Jika salah satu dari komponen tersebut tidak berjalan atau terganggu, maka
masyarakat sebagai sistem sosial terganggu, dan perilaku sosial juga terganggu.
Maka yang dimaksud sistem sosial menurut Talcott Parsons adalah suatu pola
interaksi sosial yang terdiri dari komponen-komponen sosial yang teratur dan
melembaga (institutionalized). Salah satu karakteristik dari sistem sosial adalah, ia
merupakan kumpulan beberapa unsur atau komponen yang dapat kita temukan dalam
kehidupan bermasyarakat. Karakteristik dari sistem yang memperlihatkan bahwa
adanya unsur-unsur atau komponen-komponen sistem itu saling berhubungan satu
sama lain dan saling tergantung dapat ditemukan dalam setiap kehidupan
bermasyarakat, di mana peran-peran sosial sebagai komponen sistem sosial itu saling
berhubungan dan saling tergantung.
Karakteristik lain dari sistem sosial adalah masyarakat cenderung selalu
mempertahankan equilibrium dengan kata lain keteraturan merupakan norma dari
sistem (Talcott Parsons dalam Dwi Narwoko dan Bagong Suyanto, 2004:126). Jika di
dalam sebuah sistem sosial terjadi penyimpangan atau ketidakteraturan dari norma,
maka sistem akan berusaha menyesuaikan diri dan mencoba untuk kembali ke
keadaan semula. Masyarakat desa misalnya, ketika pertama kali menonton film-film
barat yang disajikan oleh televisi, besar kemungkinan pada awal mulanya mengalami
kejutan budaya (cultural schock). Norma sosial menganai kesopanan sedikit goyah,
terutama di kalangan remaja, sehingga banyak generasi tua resah. Seiring dengan
semakin meningkatnya intensitas siaran televisi, maka kesenjangan (gap) antara
generasi semakin lebar.

3
Mendasarkan pada uraian tersebut di atas, maka masyarakat terbentuk oleh
manusia untuk kepentingan manusia, mereka mengetahui utilitas para pemimpin dan
orang-orang tingkat atas serta yang ternama sebagai lambang-lambang, sebagai para
pengkristalisasi perasaan. Sementara itu, ahli lain menjelaskan bahwa individuindividu sebagai wakil-wakil masyarakat menyediakan diri untuk diperalat oleh
masyarakat sebagai pembuat/pengguna alat-alat atau teknologi yang berkembang di
masyarakat (Cornelius Castoriadis dalam Peter Beilharz, 2005:67).

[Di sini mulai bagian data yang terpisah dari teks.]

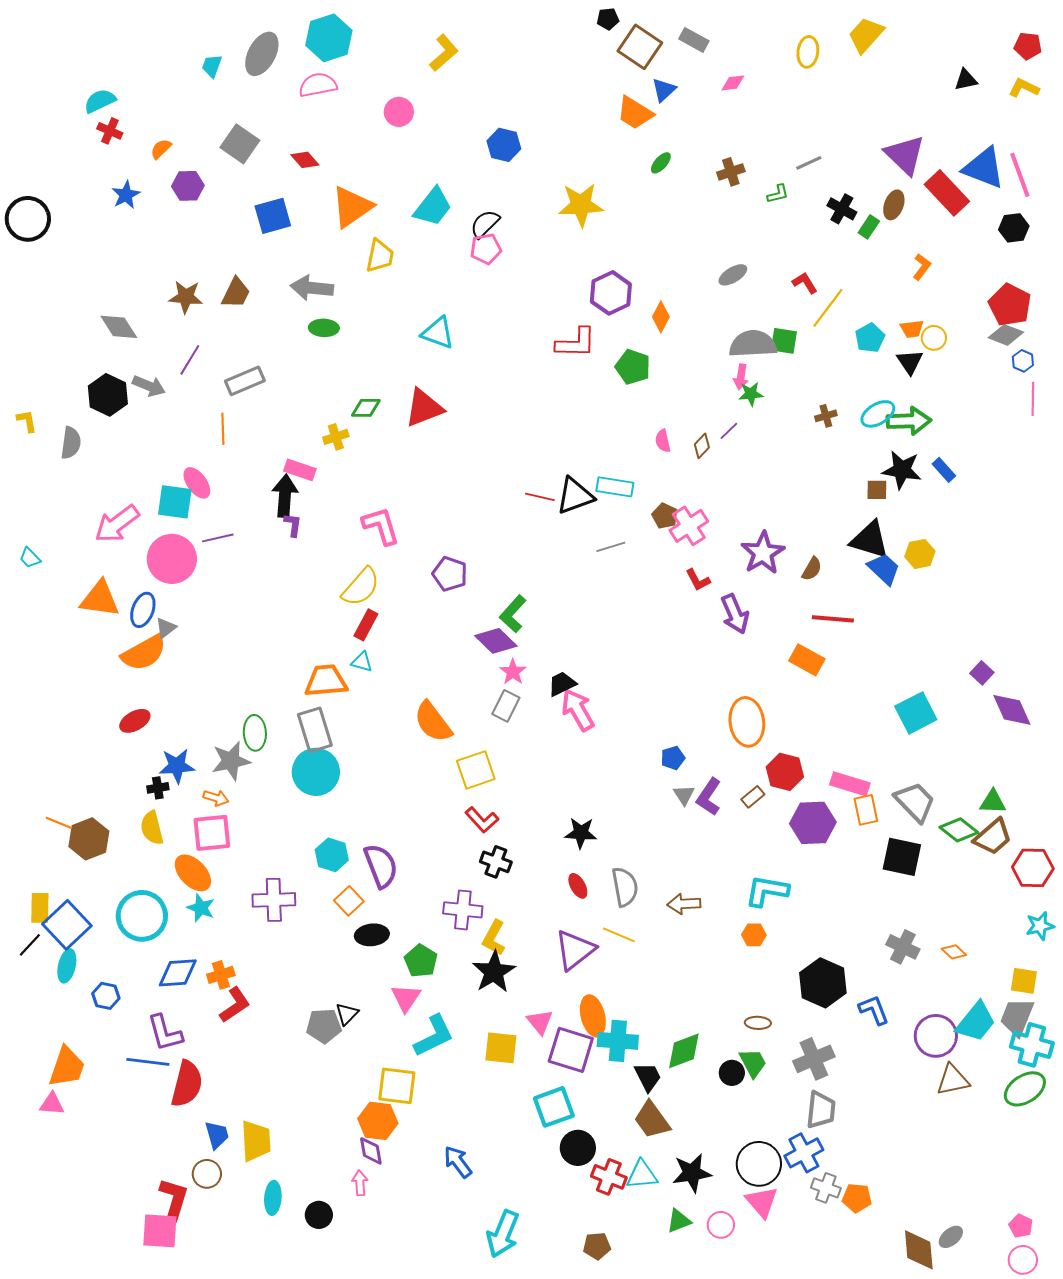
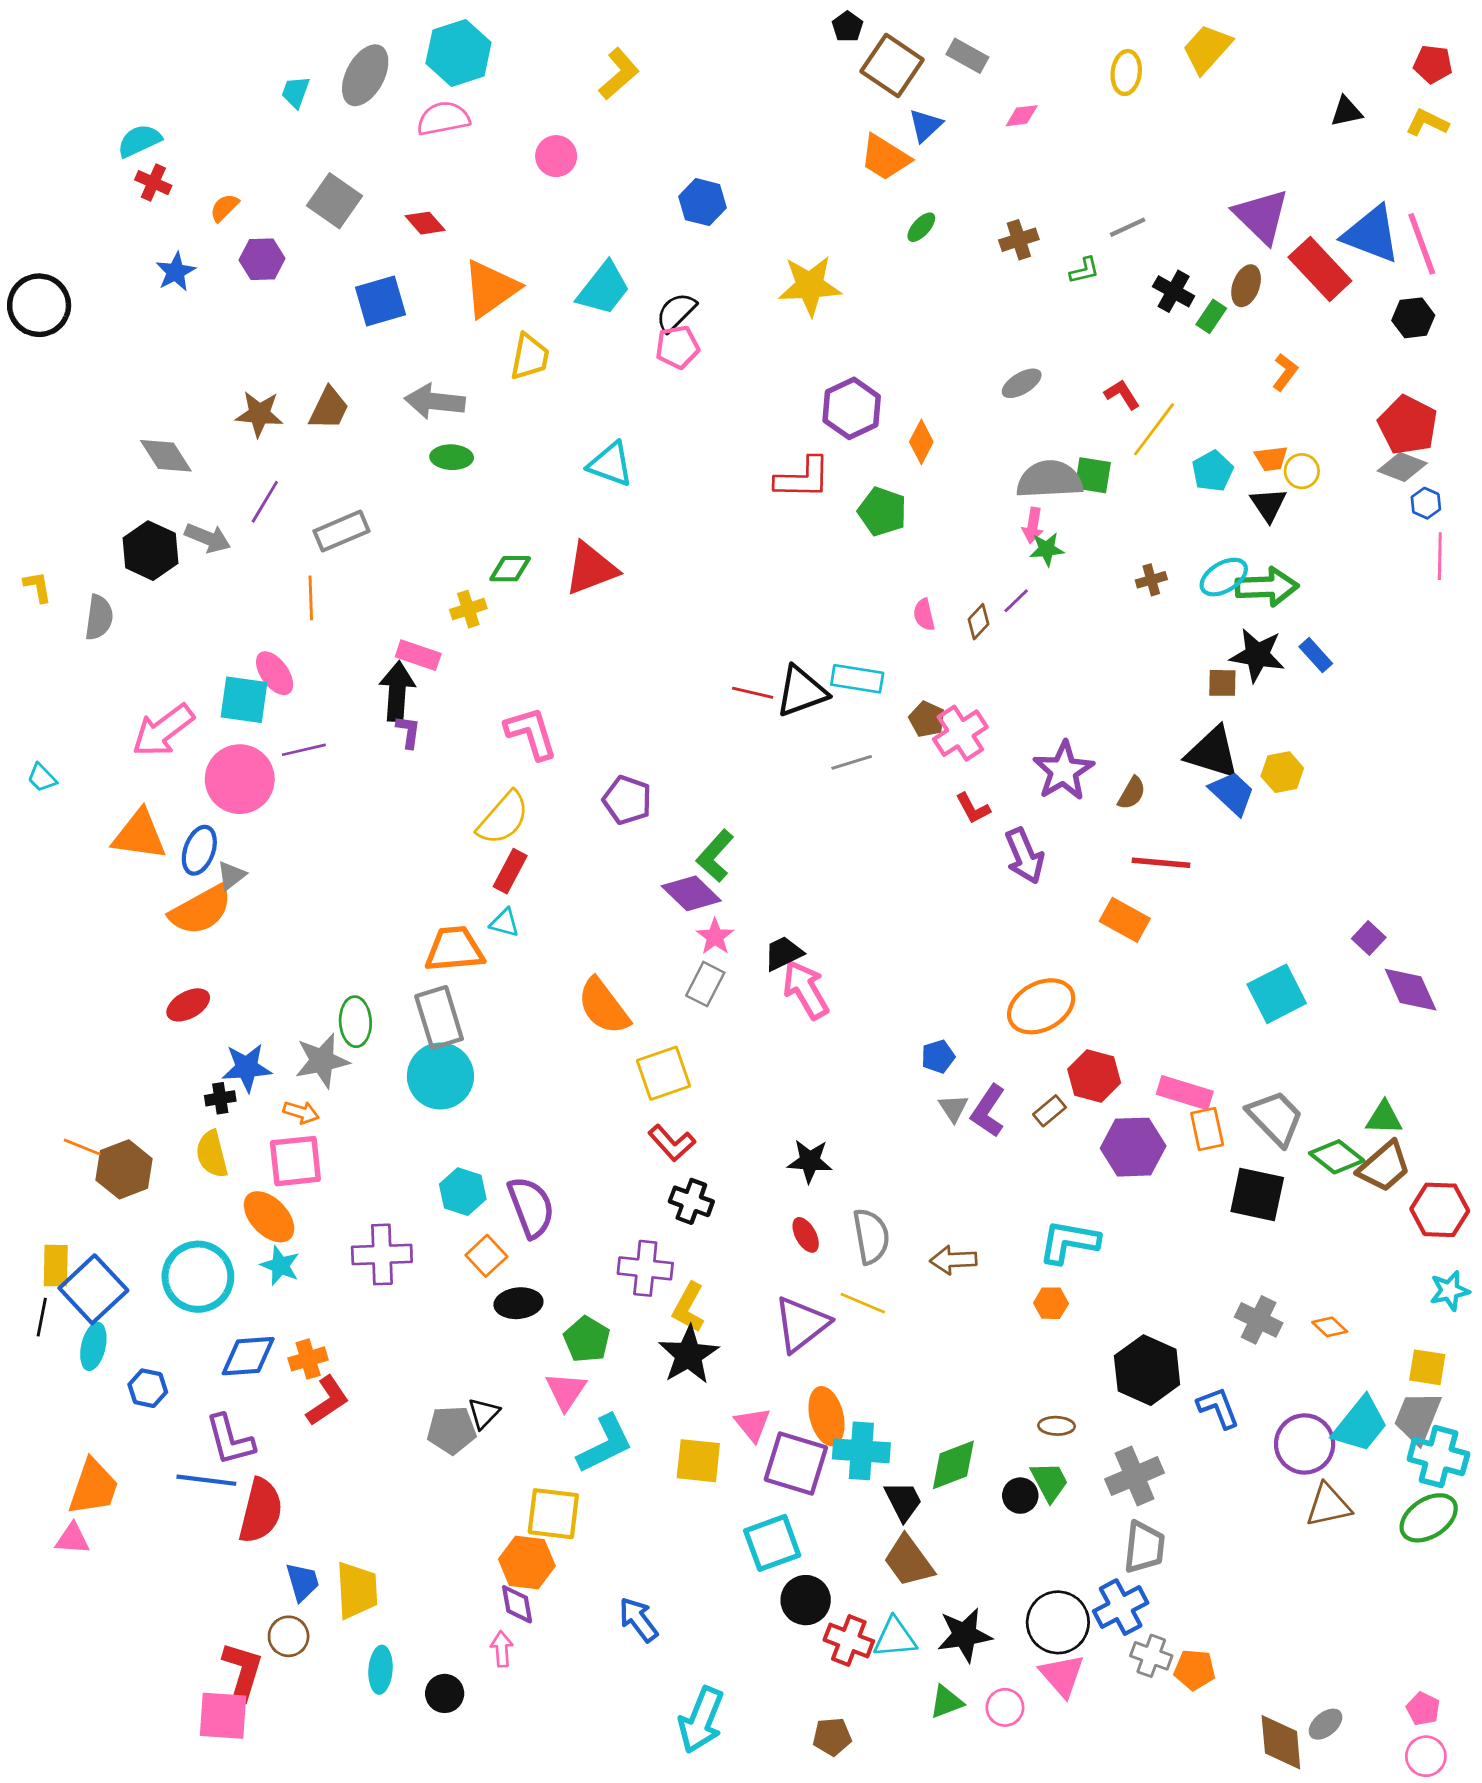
black pentagon: (608, 19) -> (847, 26), turned -30
orange ellipse: (747, 722) -> (1041, 1006), turned 69
black line: (30, 945) -> (42, 1317), turned -32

Masyarakat yang terdiri dari individu-individu, yang masing-masing
memiliki kebutuhan yang selalu ingin dipenuhi. Salah satu kebutuhan tersebut adalah
kebutuhan untuk memperoleh pendidikan dan pembelajaran. Oleh karena itu, apa
yang dilakukan oleh masyarakat tergantung pada apa yang dilakukan oleh masingmasing. Mereka merupakan the material points or molecules dari sistem yang
disebut masyarakat (Pareto dalam K.J. Veeger, 1990:71). Ini berarti sistem dibangun
berdasarkan pada bagian-bagian yang saling bergantung satu sama lain, jika satu tidak
berfungsi maka akan berpengaruh pada yang lain. Hal tersebut tampak jelas pada
bidang pendidikan dan pembelajaran. Pendidikan melalui sistem pembelajaran
sebagai media untuk meneruskan dan m,engajarkan nilai-nilai dari leluhur ke generasi
berikutnya. Melalui sistem pendidikan dan pembelajaran terjadi penerusan sistem
nilai. Jika sistem pendidikan dan pembelajaran rusak atau tidak berjalan sebagaimana
mestinya yaitu sesuai dengan sistem nilai yang berlangsng maka akan terjadi
perubahan sistem nilai antar generasi, dan hal itu merupakan bencana bagi bangsa dan
negara. Menyadari hal tersebut maka sistem pendidikan dan pembelajaran harus
sejalan dengan nilai-nilai filosofi bangsa dan negara. Adapun teknisnya harus diatur
dalam suatu kurikulum yang bisa dijalankan dan diukur serta juga sesuai dengan
nilkai-nilai dalam masyarakat.
2. Lingkungan sebagai Media dan Sumber Pembelajaran
Masyarakat sebagai komunitas pembelajaran dimaksud adalah lingkungan
keluarga, lingkungan sekitar keluarga, lingkungan pendidikan dan pemerintah.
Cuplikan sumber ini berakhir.